Wednesday, September 13, 2006

[reportage] beat-ups and inaccuracies

There are certainly elements of truth to the story and anti-foreign feeling does exist, as it does in France, Germany and Britain [BNP] and yes, there are incidents like the one mentioned. The situation is that immigrants from the southern republics are flooding in and it doesn’t take a professor to work out how the locals are going to feel, particularly if they are closer to the lower socio-economic echelons [which is the majority].

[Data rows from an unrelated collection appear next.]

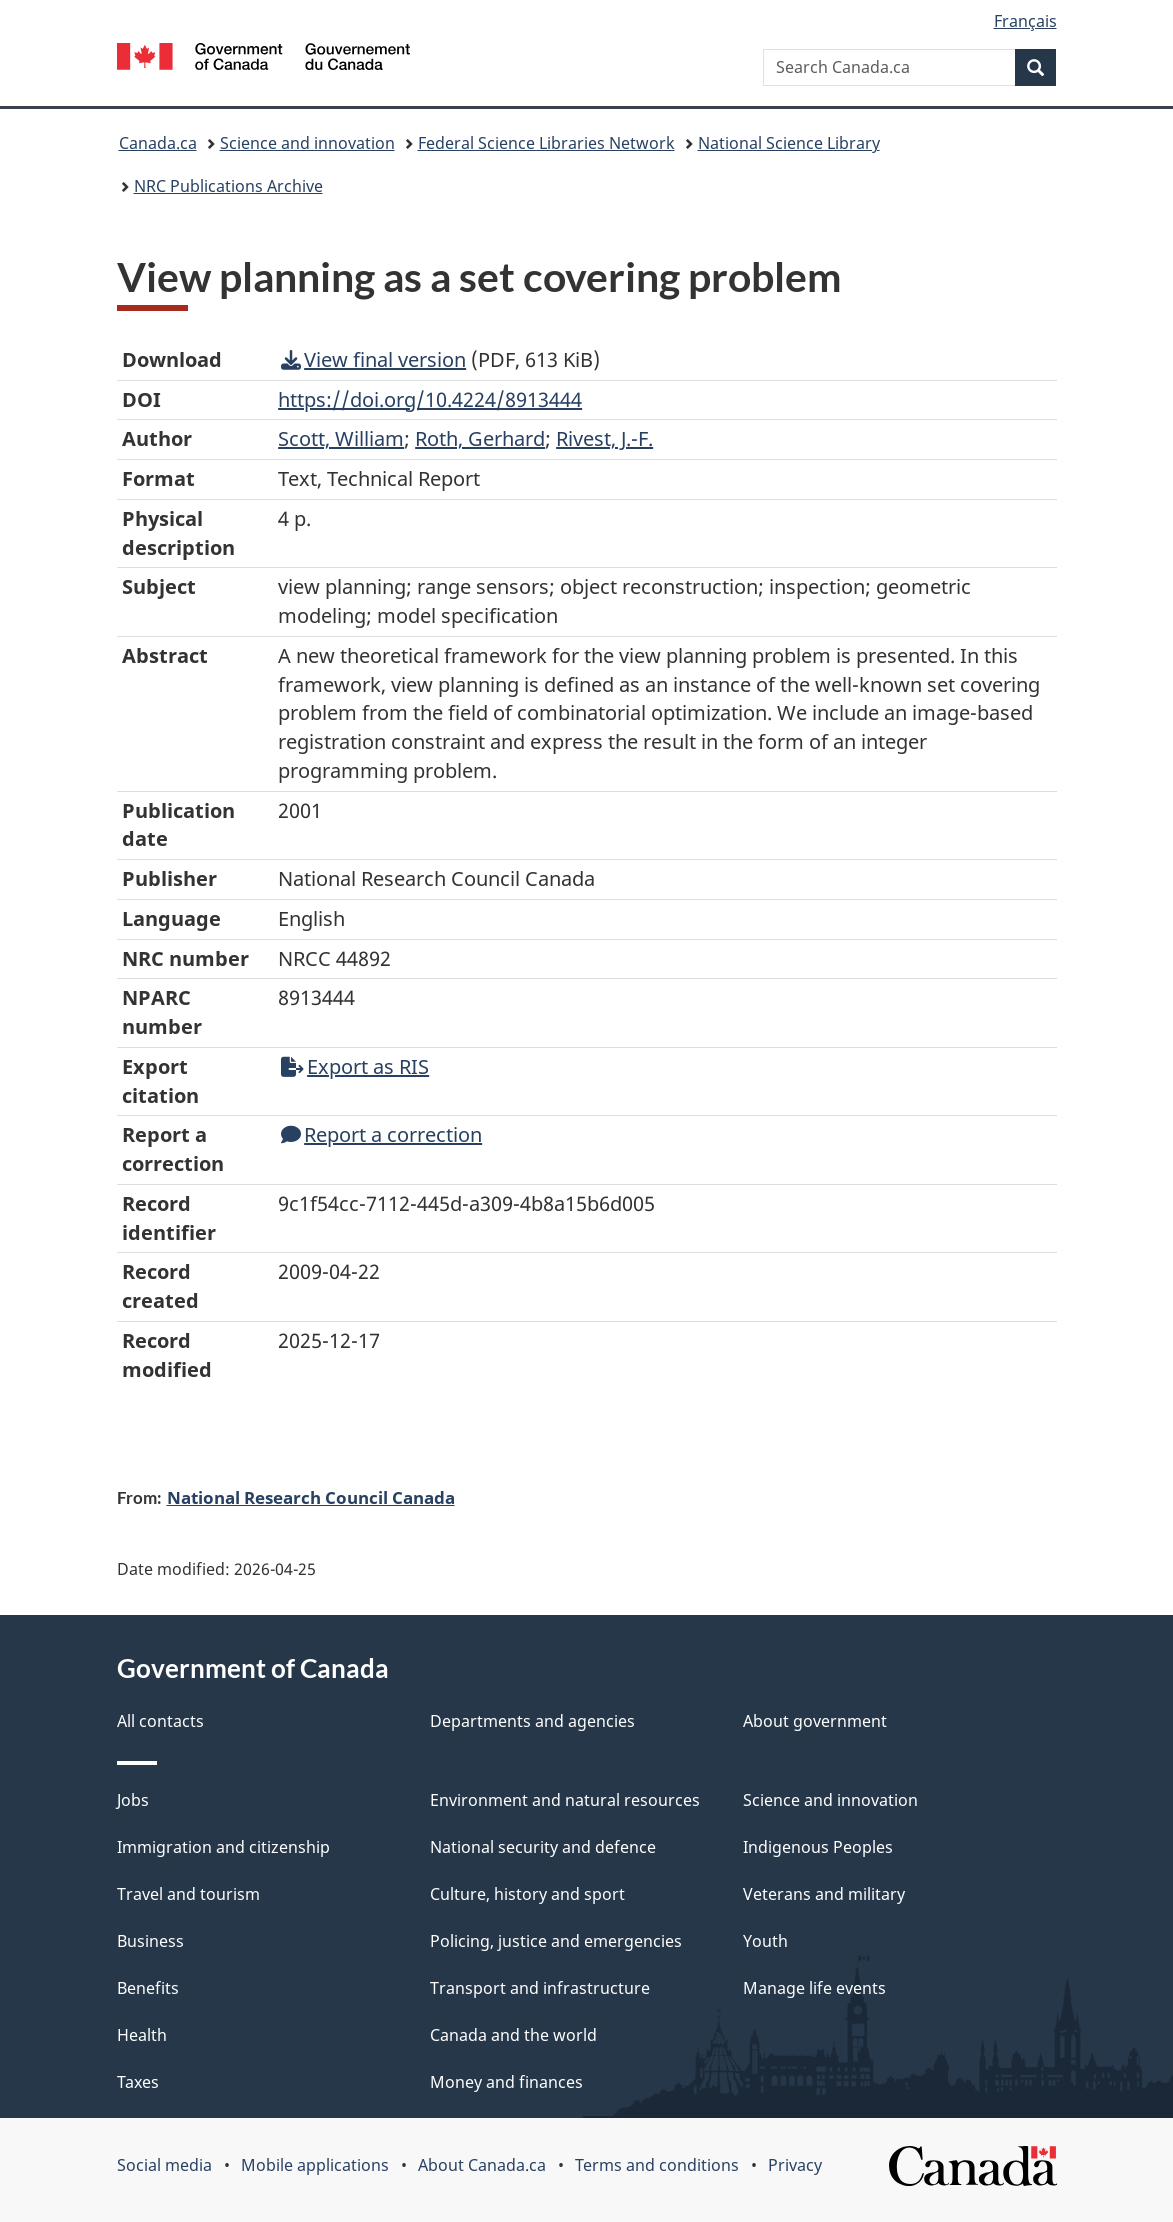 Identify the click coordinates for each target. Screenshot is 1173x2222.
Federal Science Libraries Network (546, 143)
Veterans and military (824, 1894)
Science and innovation (307, 143)
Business (150, 1941)
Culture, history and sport (527, 1894)
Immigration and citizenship (223, 1847)
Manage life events (814, 1988)
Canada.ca (158, 143)
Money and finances (506, 2082)
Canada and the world (513, 2035)
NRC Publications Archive (228, 186)
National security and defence (543, 1847)
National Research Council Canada (311, 1497)
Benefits (148, 1988)
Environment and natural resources (565, 1800)
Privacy (795, 2165)
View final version (373, 359)
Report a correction (381, 1134)
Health (142, 2035)
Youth (765, 1941)
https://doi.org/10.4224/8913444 (430, 399)
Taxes (138, 2082)
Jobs (133, 1800)
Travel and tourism (188, 1894)
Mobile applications (315, 2165)
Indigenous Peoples (818, 1847)
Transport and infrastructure (540, 1988)
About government (815, 1721)
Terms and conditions (657, 2165)
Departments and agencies (532, 1721)
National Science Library (789, 143)
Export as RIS (355, 1066)
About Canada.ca (482, 2165)
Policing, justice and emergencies (556, 1941)
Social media (164, 2165)
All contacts (160, 1721)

Of course criminal gangs and disgruntled locals will get together from time to time. They did this in the Cronulla riots where hooligans were being bussed in and coming via train. And what? And as usual, one side of the story is told. Gangs run migrants out of town. And how many ethnic groups were NOT run out of town?

And what of me? I’m a foreigner; I neither look nor sound like a Russian. Today when I hitched a lift, the driver couldn’t stop chattering about this and that and it’s always this way. Now my car is back in operation, sadly, such conversations must cease.

It’s like the Paris riots. A friend of mine who’d been in Paris came back and said that the locals were annoyed how the issue was beaten up – it was never quite as portrayed. And yet the major dailies ran the photo I’ve now run. Is it just to sell papers or is there some other ulterior motive behind the inaccuracies?

Way back in the dark ages, I saw a university sit-in. All right, the students got it into their heads to occupy the administration building and to sit on the floor. The police were called and they couldn’t get the students out. After two hours, the Marxist leader [later a stockbroker in his Daddy’s firm] was almost ready to accede and most of the students were getting a bit, er, peckish by this time. Enough’s enough, after all.

They decided to call it a day around 17:30.

Suddenly, onto the campus drove a star reporter and I’ll name him – Dan Webb – with a large number of people who weren’t students but were part of the entourage. Next thing, scuffles broke out, then one or two more serious incidents and the cameras rolled and Webb became the on-the-spot reporter capturing it all, just in time for the evening news.

The first Bruce Willis Die Hard portrays the type of thing. Nothing but a beat up.